*** Opening of Records for this exercise ***
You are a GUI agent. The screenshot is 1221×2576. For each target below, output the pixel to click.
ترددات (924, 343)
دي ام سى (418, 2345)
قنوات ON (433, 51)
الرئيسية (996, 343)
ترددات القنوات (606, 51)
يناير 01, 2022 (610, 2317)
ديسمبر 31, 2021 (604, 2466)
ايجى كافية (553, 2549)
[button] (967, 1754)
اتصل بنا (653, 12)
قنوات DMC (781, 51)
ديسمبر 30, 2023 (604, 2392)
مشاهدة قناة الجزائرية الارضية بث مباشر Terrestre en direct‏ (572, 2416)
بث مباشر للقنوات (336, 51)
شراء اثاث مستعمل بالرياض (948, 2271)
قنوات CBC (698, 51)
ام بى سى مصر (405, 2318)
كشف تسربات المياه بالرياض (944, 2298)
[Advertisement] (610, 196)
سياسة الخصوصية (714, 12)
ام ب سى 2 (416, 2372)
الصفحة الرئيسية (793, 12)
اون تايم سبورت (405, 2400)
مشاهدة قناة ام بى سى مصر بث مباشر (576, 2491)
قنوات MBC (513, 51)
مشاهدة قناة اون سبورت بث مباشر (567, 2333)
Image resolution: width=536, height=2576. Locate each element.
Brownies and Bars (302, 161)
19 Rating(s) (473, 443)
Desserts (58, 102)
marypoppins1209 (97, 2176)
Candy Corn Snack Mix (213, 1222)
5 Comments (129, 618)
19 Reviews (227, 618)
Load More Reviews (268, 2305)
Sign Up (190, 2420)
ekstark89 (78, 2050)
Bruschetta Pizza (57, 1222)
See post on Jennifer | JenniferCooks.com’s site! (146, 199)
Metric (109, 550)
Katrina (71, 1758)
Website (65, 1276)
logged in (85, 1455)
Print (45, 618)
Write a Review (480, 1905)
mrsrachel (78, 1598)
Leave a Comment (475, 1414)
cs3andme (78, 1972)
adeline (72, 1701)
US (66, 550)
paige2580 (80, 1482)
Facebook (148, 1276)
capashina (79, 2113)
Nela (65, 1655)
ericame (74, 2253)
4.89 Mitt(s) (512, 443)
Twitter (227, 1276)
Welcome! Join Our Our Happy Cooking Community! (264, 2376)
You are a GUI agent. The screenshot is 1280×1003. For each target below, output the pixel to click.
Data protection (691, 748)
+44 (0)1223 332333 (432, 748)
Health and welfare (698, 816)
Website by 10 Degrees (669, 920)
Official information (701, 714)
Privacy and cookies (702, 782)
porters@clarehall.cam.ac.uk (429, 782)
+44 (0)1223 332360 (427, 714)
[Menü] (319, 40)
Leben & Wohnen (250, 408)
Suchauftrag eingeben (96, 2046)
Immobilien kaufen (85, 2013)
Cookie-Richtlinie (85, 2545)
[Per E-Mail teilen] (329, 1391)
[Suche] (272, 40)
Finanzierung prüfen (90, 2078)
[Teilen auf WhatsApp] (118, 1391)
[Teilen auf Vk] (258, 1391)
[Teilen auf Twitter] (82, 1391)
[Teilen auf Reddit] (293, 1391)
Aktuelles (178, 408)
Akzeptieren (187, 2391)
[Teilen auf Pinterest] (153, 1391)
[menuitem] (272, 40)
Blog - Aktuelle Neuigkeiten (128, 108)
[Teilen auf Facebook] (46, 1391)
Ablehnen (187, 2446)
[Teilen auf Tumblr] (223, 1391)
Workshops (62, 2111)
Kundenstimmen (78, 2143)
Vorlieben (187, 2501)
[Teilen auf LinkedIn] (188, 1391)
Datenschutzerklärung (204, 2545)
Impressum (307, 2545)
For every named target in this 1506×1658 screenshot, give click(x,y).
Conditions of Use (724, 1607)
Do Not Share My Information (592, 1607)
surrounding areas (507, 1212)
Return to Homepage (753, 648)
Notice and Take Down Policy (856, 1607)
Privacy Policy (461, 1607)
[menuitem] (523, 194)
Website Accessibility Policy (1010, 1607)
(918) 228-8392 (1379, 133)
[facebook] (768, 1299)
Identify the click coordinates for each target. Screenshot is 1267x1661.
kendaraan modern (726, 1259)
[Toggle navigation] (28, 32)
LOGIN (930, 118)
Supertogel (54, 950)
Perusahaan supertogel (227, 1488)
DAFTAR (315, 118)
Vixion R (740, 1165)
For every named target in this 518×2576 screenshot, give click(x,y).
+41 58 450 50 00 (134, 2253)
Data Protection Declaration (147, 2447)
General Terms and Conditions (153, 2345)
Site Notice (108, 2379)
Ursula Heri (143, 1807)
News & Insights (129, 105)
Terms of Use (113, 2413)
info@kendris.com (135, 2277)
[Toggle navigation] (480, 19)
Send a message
*** Close of Records for this exercise ***
Exercise directions — Each line from the one containing "00 (134, 2253)" to the close of the records must appear in the output exactly, and no other line.

Result for this task —
+41 58 450 50 00 (134, 2253)
Data Protection Declaration (147, 2447)
General Terms and Conditions (153, 2345)
Site Notice (108, 2379)
Ursula Heri (143, 1807)
News & Insights (129, 105)
Terms of Use (113, 2413)
info@kendris.com (135, 2277)
[Toggle navigation] (480, 19)
Send a message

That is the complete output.